Your instructions — Among the records below, which lines contain the string "être"? Report them.

BEGIN

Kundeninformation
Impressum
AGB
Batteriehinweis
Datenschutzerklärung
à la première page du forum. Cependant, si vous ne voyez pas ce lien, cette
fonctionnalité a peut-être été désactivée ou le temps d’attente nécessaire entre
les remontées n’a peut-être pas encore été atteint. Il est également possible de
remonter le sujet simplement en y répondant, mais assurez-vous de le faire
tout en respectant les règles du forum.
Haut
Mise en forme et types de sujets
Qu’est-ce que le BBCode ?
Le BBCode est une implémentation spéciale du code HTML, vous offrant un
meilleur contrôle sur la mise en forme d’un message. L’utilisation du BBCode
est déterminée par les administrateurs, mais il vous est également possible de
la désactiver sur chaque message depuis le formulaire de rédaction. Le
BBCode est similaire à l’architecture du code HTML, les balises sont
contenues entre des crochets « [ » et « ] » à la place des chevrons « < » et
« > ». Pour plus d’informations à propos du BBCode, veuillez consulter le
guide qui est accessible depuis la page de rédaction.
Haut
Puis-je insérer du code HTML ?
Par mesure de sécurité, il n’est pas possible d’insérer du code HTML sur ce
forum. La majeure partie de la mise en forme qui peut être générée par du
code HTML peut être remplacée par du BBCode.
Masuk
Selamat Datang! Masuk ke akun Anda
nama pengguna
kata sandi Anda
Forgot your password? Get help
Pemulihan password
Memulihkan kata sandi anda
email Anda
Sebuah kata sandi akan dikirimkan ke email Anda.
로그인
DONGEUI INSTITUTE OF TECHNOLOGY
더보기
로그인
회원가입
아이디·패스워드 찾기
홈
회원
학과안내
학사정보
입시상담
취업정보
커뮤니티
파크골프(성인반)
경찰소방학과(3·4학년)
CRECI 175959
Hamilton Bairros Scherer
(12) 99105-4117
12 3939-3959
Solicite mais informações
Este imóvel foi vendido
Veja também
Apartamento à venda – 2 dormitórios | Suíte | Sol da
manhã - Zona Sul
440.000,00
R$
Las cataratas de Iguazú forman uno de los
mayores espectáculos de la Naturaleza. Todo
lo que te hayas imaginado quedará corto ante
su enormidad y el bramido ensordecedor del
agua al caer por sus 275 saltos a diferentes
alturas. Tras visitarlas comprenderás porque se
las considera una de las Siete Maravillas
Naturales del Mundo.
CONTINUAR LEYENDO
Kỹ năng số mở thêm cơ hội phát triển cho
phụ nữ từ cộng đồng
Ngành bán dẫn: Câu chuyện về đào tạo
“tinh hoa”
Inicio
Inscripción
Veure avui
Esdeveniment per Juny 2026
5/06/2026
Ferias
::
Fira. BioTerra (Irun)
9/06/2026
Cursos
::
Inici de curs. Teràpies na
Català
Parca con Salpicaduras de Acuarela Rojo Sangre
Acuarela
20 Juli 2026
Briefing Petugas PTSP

END

Answer to this problem —
fonctionnalité a peut-être été désactivée ou le temps d’attente nécessaire entre
les remontées n’a peut-être pas encore été atteint. Il est également possible de
forum. La majeure partie de la mise en forme qui peut être générée par du
code HTML peut être remplacée par du BBCode.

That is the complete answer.